Open
Description
Description
When a StreamReader
with default constructor (UTF-8) encounters a UTF-8 character that is broken in half (one particular kind of invalid UTF-8 byte sequence), the handling changed from .NET 7 to .NET 8. I wasn't able to find docs mentioning this change.
Repro code:
using System.Runtime.InteropServices;
using System.Text;
using System.Text.Json;
var str = " \u00B7 ";
var bytes = Encoding.UTF8.GetBytes(str);
Console.WriteLine("Framework: " + RuntimeInformation.FrameworkDescription);
for (var i = 1; i <= bytes.Length; i++)
{
var range = bytes[0..i];
var readByStreamReader = new StreamReader(new MemoryStream(range)).ReadToEnd();
Console.WriteLine(JsonSerializer.Serialize(readByStreamReader));
}
Output in .NET 7 (no replacement character emitted):
Framework: .NET 7.0.14
" "
" "
" "
" \u00B7"
" \u00B7 "
" \u00B7 "
Output in .NET 8 (replacement character emitted)
Framework: .NET 8.0.0
" "
" "
" \uFFFD"
" \u00B7"
" \u00B7 "
" \u00B7 "
Version
.NET 8 GA
Previous behavior
I noticed this on .NET 8 GA. I did not test .NET 8 previews.
New behavior
A \uFFFD
character (Unicode replacement character) is emitted by the StreamReader
now.

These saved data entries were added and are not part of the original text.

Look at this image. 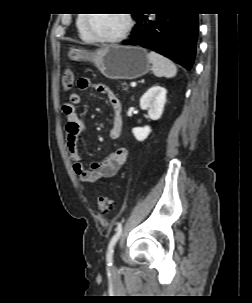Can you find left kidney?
Returning <instances> with one entry per match:
<instances>
[{
  "mask_svg": "<svg viewBox=\"0 0 252 303\" xmlns=\"http://www.w3.org/2000/svg\"><path fill=\"white\" fill-rule=\"evenodd\" d=\"M167 90L159 85H154L140 98V107L148 111L151 120H158L164 109ZM150 126L135 127L132 129L134 137L138 141H144L150 134Z\"/></svg>",
  "mask_w": 252,
  "mask_h": 303,
  "instance_id": "1",
  "label": "left kidney"
}]
</instances>
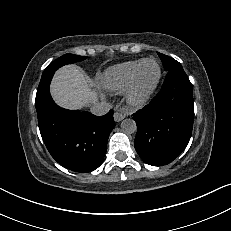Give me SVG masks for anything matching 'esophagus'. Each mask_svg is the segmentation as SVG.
<instances>
[{"label":"esophagus","mask_w":231,"mask_h":231,"mask_svg":"<svg viewBox=\"0 0 231 231\" xmlns=\"http://www.w3.org/2000/svg\"><path fill=\"white\" fill-rule=\"evenodd\" d=\"M113 116H114V120L116 122H120L121 120H123L126 117V114L122 113V112H115Z\"/></svg>","instance_id":"1"}]
</instances>
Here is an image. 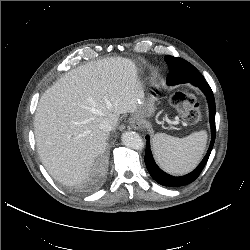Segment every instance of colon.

Previously nothing was emitted.
Type of breaking change
- Binary incompatible: Existing binaries may encounter a breaking change in behavior, such as failure to load or execute, and if so, require recompilation.
- Source incompatible: When recompiled using the new SDK or component or to target the new runtime, existing source code may require source changes to compile successfully.
- Behavioral change: Existing binaries may behave differently at run time.
Reason for change
Product team can provide details I think.
Recommended action
Document the change.
Feature area
Globalization
Affected APIs
System.IO.StreamReader